## CS525 – Midterm Exam

### Instructions 数据库代写

• Things that you are not allowed to use

Personal notes

Textbook

Printed lecture notes

Phone

• The exam is 90 minutes long
• Multiple choice questions are graded in the following way: You get points for correct answers and points subtracted for wrong answers. The minimum points for each questions is 0. For example, assume there is a multiple choice question with 6 answers – each may be correct or incorrect – and each answer gives 1 point. If you answer 3 questions correct and 3 incorrect you get 0 points. If you answer 4 questions correct and 2 incorrect you get 2 points. . . .
• For your convenience the number of points for each part and questions are shown in parenthesis.
• There are 5 parts in this exam
1. SQL (32)
2. Relational Algebra (26)
3. Index Structures (24)
4. I/O Estimation (18)

### Part 1 SQL (Total: 32 Points) 数据库代写

Consider the following database schema and instance:

### Hints:

• When writing queries do only take the schema into account and not the example data given here. That is your queries should return correct results for all potential instances of this schema.
• Attributes with black background form the primary key of an relation. For example, lName is the primary key of relation location.
• The attribute crimeId of relation account is a foreign key to the attribute id of relation crime.

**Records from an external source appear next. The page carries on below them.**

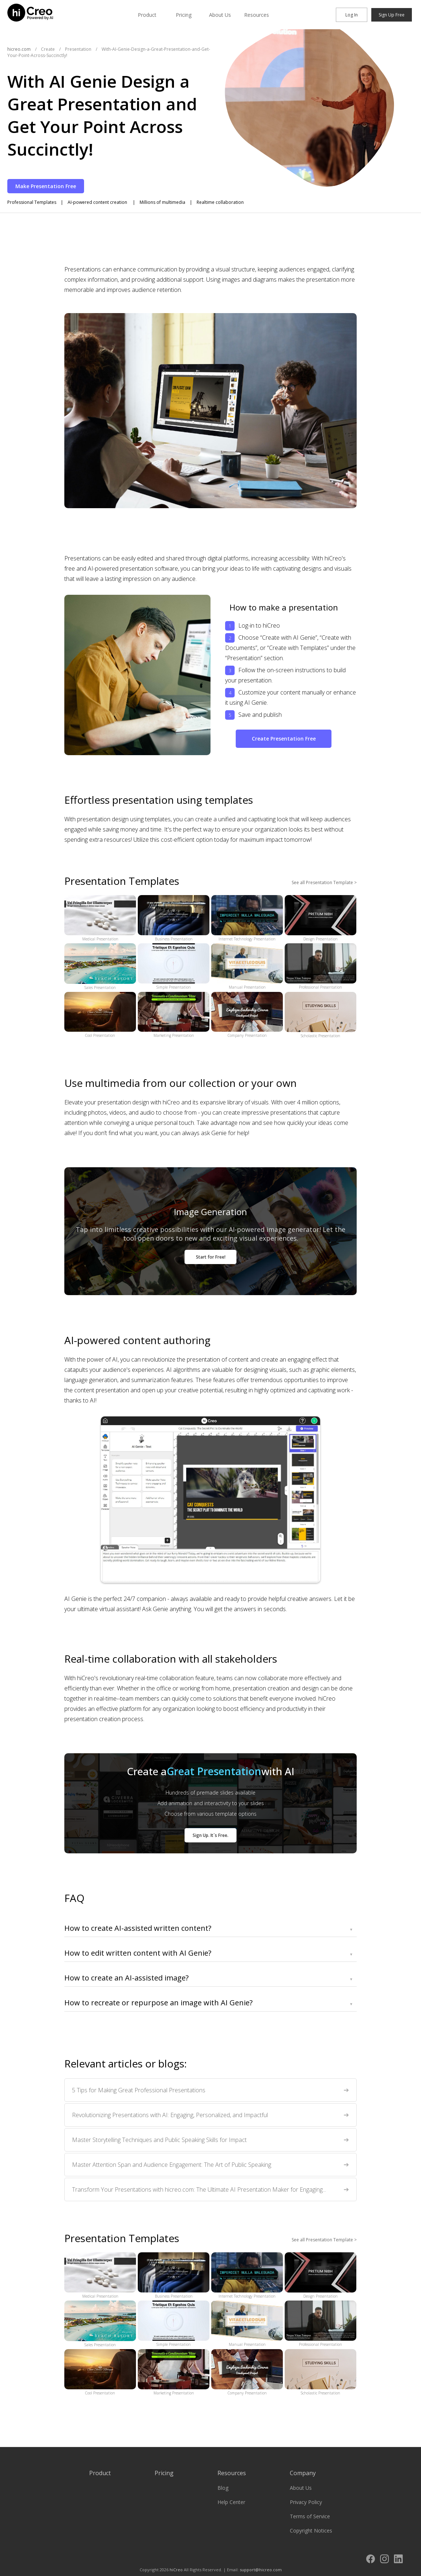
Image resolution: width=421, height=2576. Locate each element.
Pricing (183, 14)
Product (147, 14)
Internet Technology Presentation (247, 918)
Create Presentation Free (284, 738)
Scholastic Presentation (320, 1015)
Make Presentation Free (45, 186)
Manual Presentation (247, 966)
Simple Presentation (173, 966)
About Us (220, 14)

#### Question 1.1 (6 Points)

Write an SQL query that returns the names of suspects for murders on locations owned by the Queen. Make sure that your query returns each such person only once.

#### Question 1.2 (8 Points) 数据库代写

Write an SQL query that returns total size (sizeSf) of the real estate (locations) owned by who owns the most real estate (in terms of total size of locations owned by this person).

#### Question 1.3 (8 Points)

Write a query that returns pairs of suspects that have provided account suspecting each other of the same crime, e.g., in the example instance Bob is suspecting Peter to be the murderer of Alice while at the same time Peter is suspecting Bob to be her murderer. Make sure to return each such pair only once. Hint: (Bob,Peter) and (Peter,Bob) are the same pair of people.

#### Question 1.4 (10 Points)

Write a query that returns for each city the number crimes per type, e.g., the number of murders in London, the number of thefts in Windsor, and so on. For each city, crime type pair return how many of these crimes have been solved. A crime is considered solved if there is at least one account for this crimes and all accounts for that crime agree on the suspect. For example, in the example database the murder at Big Ben is not solved (contradictory accounts) whereas the theft at Windsor Castle is (one account cannot contradict itself).

### Part 2 Relational Algebra (Total: 26 Points) 数据库代写

#### Question 2.1 Relational Algebra (6 Points)

Write an relational algebra expression over the schema from the SQL part that returns the time, type, and victim for all crimes in Windsor (the location city). Use the set semantics version of relational algebra.

#### Question 2.2 Relational Algebra (12 Points)

Write an relational algebra expression over the schema from the SQL part that returns for each person the number of crimes the person is accused of committing. Do not count multiple witnesses for the same crime twice (e.g., if Peter is accused by both Alice and Bob of committing a crime with id 1 then this counts as one crime and not 2). Persons that are not accused of committed any crime should be returned too. Use the bag  semantics version of relational algebra.

#### Question 2.3 Relational Algebra (8 Points)

Write an relational algebra expression over the schema from the SQL part that returns cities where no crimes have been taken place so far (there was no crime in any location that is in this city). Use the set semantics  version of relational algebra.

### Part 3 Index Structures (Total: 24 Points) 数据库代写

#### Question 3.1 B+-tree Operations (24 Points)

Given is the B+-tree shown below (n = 3 ). Execute the following operations and write down the resulting B+-tree after each step:

insert(6),insert(4),insert(3),delete(40)

When splitting or merging nodes follow these conventions:

• Leaf Split: In case a leaf node needs to be split, the left node should get the extra key if the keys cannot be split evenly.
• Non-Leaf Split: In case a non-leaf node is split evenly, the “middle” value should be taken from the right node.
• Node Underflflow: In case of a node underflflow you should fifirst try to redistribute and only if this fails merge. Both approaches should prefer the left sibling.

### Part 4 I/O Estimation (Total: 18 Points) 数据库代写

#### Question 4.1 I/O Cost Estimation (12 = 4 + 4 + 4 Points)

Consider two relations R and S with B(R) = 100 and B(S) = 2, 000. You have M = 101 memory pages available. Compute the number of I/O operations needed to join these two relations using block-nested-loop  join, merge-join (the inputs are not sorted), and hash-join. You can assume that the hash function evenly distributes keys across buckets. Justify you result by showing the I/O cost estimation for each join method.

#### Question 4.2 External Sorting (6 Points)

Consider a relation R with B(R) = 10, 000, 000. Assume that M = 101 memory pages are available for sorting. How many I/O operations are needed to sort this relation using no more than M memory pages.